▶ **WHAT IS REQUIRED**: Repeat, exactly as written, the line containing "4) Hyt wetter" and each line after it through the end of the data.

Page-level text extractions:
BEGIN

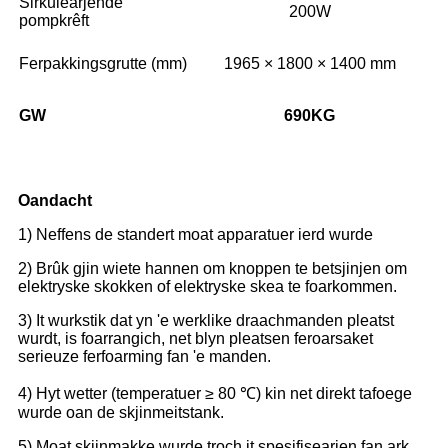
Sirkulearjende
200W
pompkrêft
Ferpakkingsgrutte (mm)
1965 × 1800 × 1400 mm
GW
690
KG
Oandacht
1) Neffens de standert moat apparatuer ierd wurde
2) Brûk gjin wiete hannen om knoppen te betsjinjen om
elektryske skokken of elektryske skea te foarkommen.
3) It wurkstik dat yn 'e werklike draachmanden pleatst
wurdt, is foarrangich, net blyn pleatsen feroarsaket
serieuze ferfoarming fan 'e manden.
4) Hyt wetter (temperatuer ≥ 80 ℃) kin net direkt tafoege
wurde oan de skjinmeitstank.
5) Moat skjinmakke wurde troch it spesifisearjen fan ark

END

▶ **SOLUTION FOR THIS EXERCISE**:
4) Hyt wetter (temperatuer ≥ 80 ℃) kin net direkt tafoege
wurde oan de skjinmeitstank.
5) Moat skjinmakke wurde troch it spesifisearjen fan ark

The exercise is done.